Life is an emotional rollercoster....
Well it has been a long time since I have been able to sit and actually blog what has been going on. Ok where to start???... well I am sure you all know that Meggs and I have been moved into our new place 3 weeks yesterday... wow has it been that long? Crazy! Things are good in the new place nice to feel like we are out on our own and it is nice to come home to quiet! YAY! And as for organization well our office is a little unorganized to say the least, but for the most part the rest of the place it good!I am starting to recover from the move and the stress of the whole move and life on top of a move. It is so werid there have been times in the last 3 weeks where I have been asking God where am I suppose to be, why am I so worthless, and what is wrong with me. I have been really struggling with my confidence and just feeling like an out cast! So many things in life that can bring you down and I don't think I had been that down in a long time. The only thing that seemed to be going well or going at all was my relationship with God. And you know alot of people would say why are you complaining or so down for all you need is God? If that relationship is going well then things should be all good. I can agree with that at time but it is really important to be able to feel good about who you are, that you have friends and a family that support you, that you can have fun on any given day or situation. That you aren't walking around with your head hung because you feel like the out cast or the divder of friends. And on top of that you feel like a big failure!

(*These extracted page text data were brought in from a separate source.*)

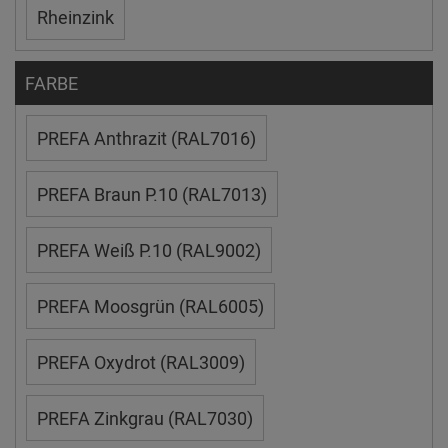
Rheinzink
FARBE
PREFA Anthrazit (RAL7016)
PREFA Braun P.10 (RAL7013)
PREFA Weiß P.10 (RAL9002)
PREFA Moosgrün (RAL6005)
PREFA Oxydrot (RAL3009)
PREFA Zinkgrau (RAL7030)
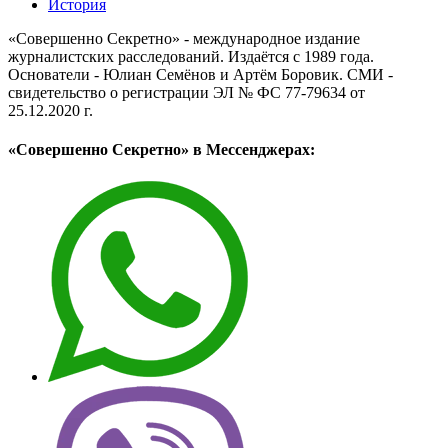
История
«Совершенно Секретно» - международное издание
журналистских расследований. Издаётся с 1989 года.
Основатели - Юлиан Семёнов и Артём Боровик. CМИ -
свидетельство о регистрации ЭЛ № ФС 77-79634 от
25.12.2020 г.
«Совершенно Секретно» в Мессенджерах:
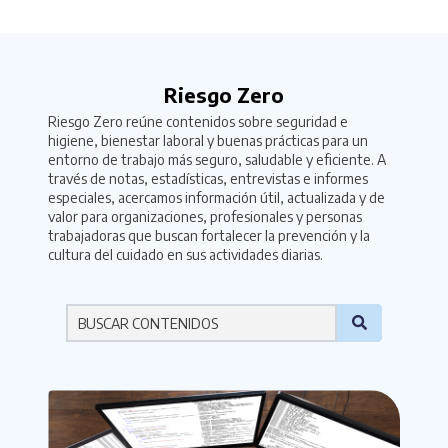
Riesgo Zero
Riesgo Zero reúne contenidos sobre seguridad e
higiene, bienestar laboral y buenas prácticas para un
entorno de trabajo más seguro, saludable y eficiente. A
través de notas, estadísticas, entrevistas e informes
especiales, acercamos información útil, actualizada y de
valor para organizaciones, profesionales y personas
trabajadoras que buscan fortalecer la prevención y la
cultura del cuidado en sus actividades diarias.
Por favor ingresa una palabra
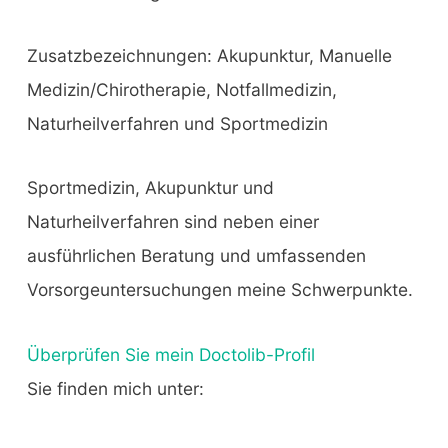
Zusatzbezeichnungen: Akupunktur, Manuelle
Medizin/Chirotherapie, Notfallmedizin,
Naturheilverfahren und Sportmedizin
Sportmedizin, Akupunktur und
Naturheilverfahren sind neben einer
ausführlichen Beratung und umfassenden
Vorsorgeuntersuchungen meine Schwerpunkte.
Überprüfen Sie mein Doctolib-Profil
Sie finden mich unter:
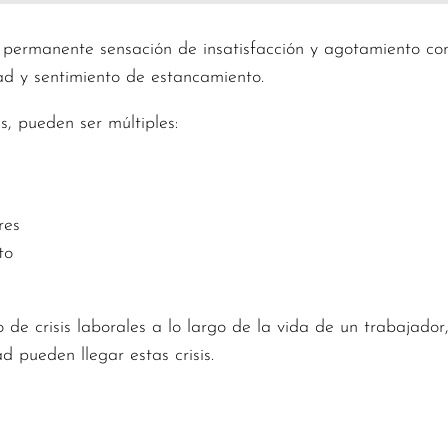
 y permanente sensación de insatisfacción y agotamiento con
ad y sentimiento de estancamiento.
s, pueden ser múltiples:
res
to
e crisis laborales a lo largo de la vida de un trabajador,
 pueden llegar estas crisis.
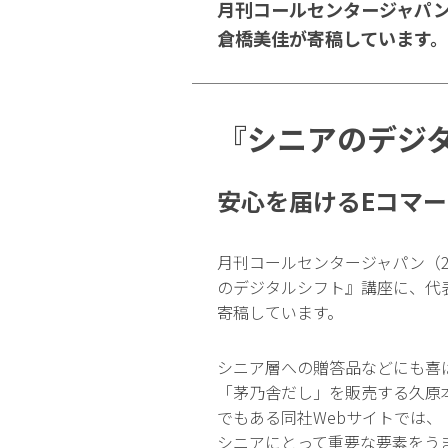
月刊コールセンタージャパン
倉橋美佳が寄稿しています。
『シニアのデジタ
安心を届けるEコマー
月刊コールセンタージャパン（20
のデジタルシフト』講座に、代表
寄稿しています。
シニア層への贈答品などにも喜
「茅乃舎だし」を販売する久原
でもある同社Webサイトでは
シニアにとって重要な要素をう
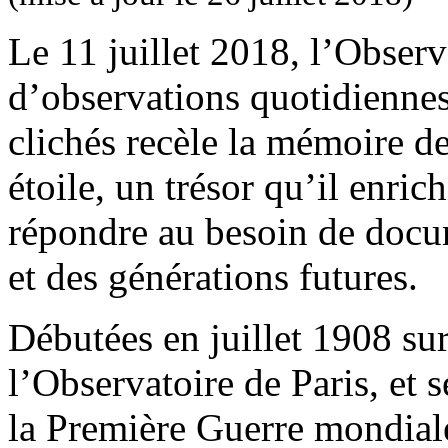
Le 11 juillet 2018, l’Obser
d’observations quotidiennes
clichés recèle la mémoire de
étoile, un trésor qu’il enri
répondre au besoin de docu
et des générations futures.
Débutées en juillet 1908 su
l’Observatoire de Paris, et
la Première Guerre mondiale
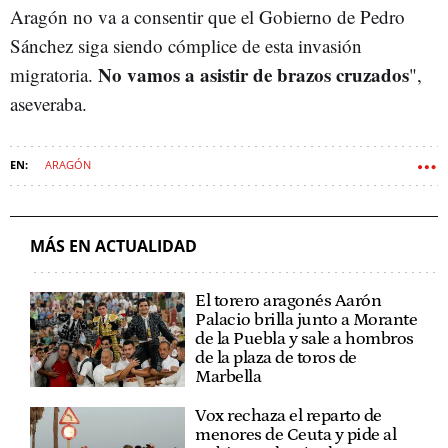
Aragón no va a consentir que el Gobierno de Pedro
Sánchez siga siendo cómplice de esta invasión
No vamos a asistir de brazos cruzados
migratoria.
",
aseveraba.
ARAGÓN
MÁS EN ACTUALIDAD
El torero aragonés Aarón
Palacio brilla junto a Morante
de la Puebla y sale a hombros
de la plaza de toros de
Marbella
Vox rechaza el reparto de
menores de Ceuta y pide al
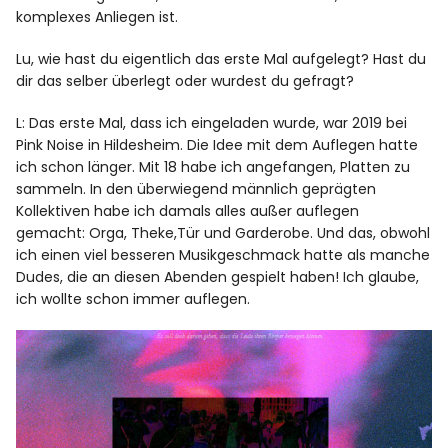
komplexes Anliegen ist.
Lu, wie hast du eigentlich das erste Mal aufgelegt? Hast du
dir das selber überlegt oder wurdest du gefragt?
L: Das erste Mal, dass ich eingeladen wurde, war 2019 bei
Pink Noise in Hildesheim. Die Idee mit dem Auflegen hatte
ich schon länger. Mit 18 habe ich angefangen, Platten zu
sammeln. In den überwiegend männlich geprägten
Kollektiven habe ich damals alles außer auflegen
gemacht: Orga, Theke,Tür und Garderobe. Und das, obwohl
ich einen viel besseren Musikgeschmack hatte als manche
Dudes, die an diesen Abenden gespielt haben!
Ich glaube,
ich wollte schon immer auflegen.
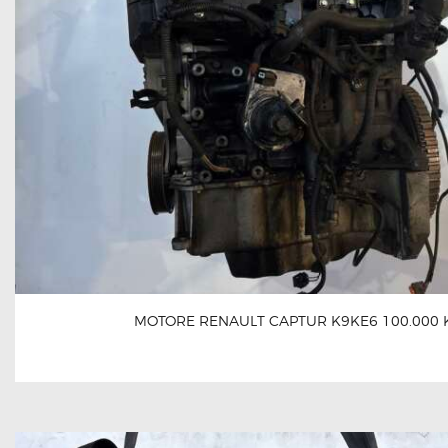
MOTORE RENAULT CAPTUR K9KE6 100.000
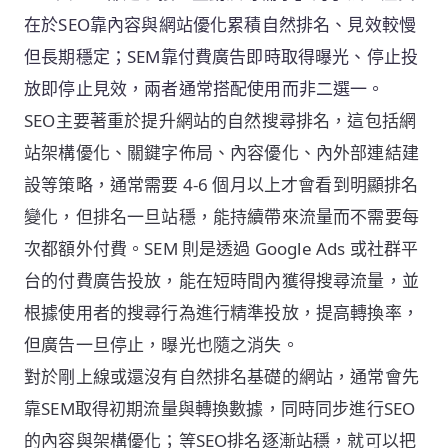
在於SEO靠內容與網站優化累積自然排名、見效較慢
但長期穩定；SEM靠付費廣告即時取得曝光、停止投
放即停止見效，兩者通常搭配使用而非二選一。
SEO主要著重於提升網站的自然搜尋排名，這包括網
站架構優化、關鍵字佈局、內容優化、內外部連結建
設等策略，通常需要 4-6 個月以上才會看到明顯排名
變化，但排名一旦站穩，能持續帶來流量而不需要每
次都額外付費。SEM 則是透過 Google Ads 或社群平
台的付費廣告投放，能在短時間內獲得搜尋流量，並
根據使用者的搜尋行為進行精準投放，提高轉換率，
但廣告一旦停止，曝光也隨之消失。
對於剛上線或還沒有自然排名基礎的網站，通常會先
靠SEM取得初期流量與轉換數據，同時同步進行SEO
的內容與架構優化；等SEO排名逐漸站穩，就可以把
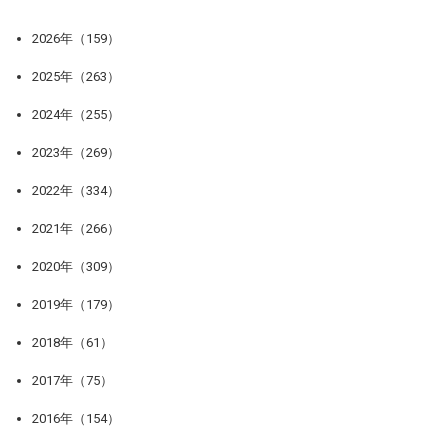
2026年（159）
2025年（263）
2024年（255）
2023年（269）
2022年（334）
2021年（266）
2020年（309）
2019年（179）
2018年（61）
2017年（75）
2016年（154）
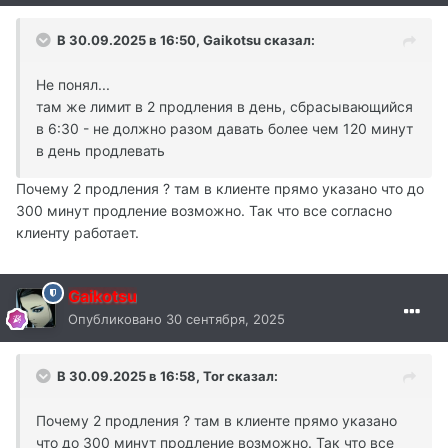
В 30.09.2025 в 16:50,
Gaikotsu
сказал:
Не понял...
там же лимит в 2 продления в день, сбрасывающийся
в 6:30 - не должно разом давать более чем 120 минут
в день продлевать
Почему 2 продления ? там в клиенте прямо указано что до
300 минут продление возможно. Так что все согласно
клиенту работает.
Gaikotsu
Опубликовано
30 сентября, 2025
В 30.09.2025 в 16:58,
Tor
сказал:
Почему 2 продления ? там в клиенте прямо указано
что до 300 минут продление возможно. Так что все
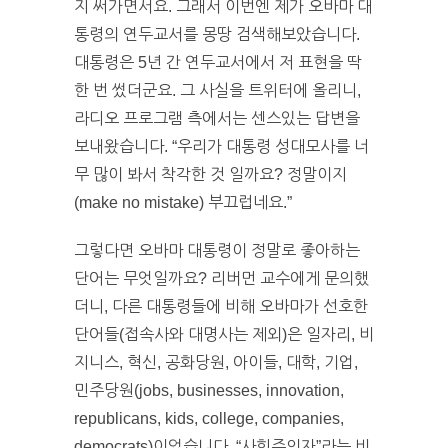
지 써가면서요. 그래서 이번엔 제가 오바마 대
통령의 연두교서를 몽땅 검색해보았습니다.
대통령은 5년 간 연두교서에서 저 표현을 딱
한 번 썼더군요. 그 사실을 트위터에 올리니,
라디오 프로그램 측에서는 센스있는 답변을
보내왔습니다. “우리가 대통령 성대모사를 너
무 많이 봐서 착각한 것 일까요? 정말이지
(make no mistake) 부끄럽네요.”
그렇다면 오바마 대통령이 정말로 좋아하는
단어는 무엇일까요? 리버먼 교수에게 문의했
더니, 다른 대통령들에 비해 오바마가 선호한
단어들(접속사와 대명사는 제외)은 일자리, 비
지니스, 혁신, 공화당원, 아이들, 대학, 기업,
민주당원(jobs, businesses, innovation,
republicans, kids, college, companies,
democrats)이었습니다. “사회주의자”라는 비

Now with that said I am not pointing fingers or asking for more support. This is my blog, in a way my journal a time for me to get out what I have been thinking, feeling, and needed. I need to let out what has been going on with out everyone around me going oh are you ok what can I do? Or I am sorry that I wasn't there...becuase that is not what I am saying. What I am saying is that I think it would be important for us to be able to have fun again as friends! When you can see that someone is down, go give them a hug tell that that you will be praying for them and see what you can do to bring them up. They don't need people always talking about the things that are getting them down. The more they talk about it, the more they get down and just get more upset. Plus I think that is also can cause us to gossip, or stretch the truth.. I know that at times I have done this and not meant to at all.
But that is just my feelings on this, if you don't agree that is fine. I have just been experienceing some things that I have been having a hard time dealing with, whether personal or even social...and I am tired of really haveing to work so hard on keeping everyone happy... I can't make everything good or work out perfect. I hate that I can't but the real and raw fact is that I CAN'T and I need to be ok with that. Can't well all try and come to the place where we are ok with not being able to always make things better? I know that I am struggling and it's not fun and i am working on it a lot.
For all the people that are reading my blog, I want you all to know that I am going to be working on having fun again in the group and not always focusing on the stress and hard times. If I see that you are not doing well, I'll be there for a hug anytime please know that!! And if I don't ask it dosen't mean that I don't care, it means that if you need to talk and need someone to pray with you, Please ask me I will be more then happy to listen and pray with you! And please please don't get affended if I don't want to talk about my feelings at that moment. It is not that I don't trust you or care to share, it maybe that I just need to focus on being happy right then.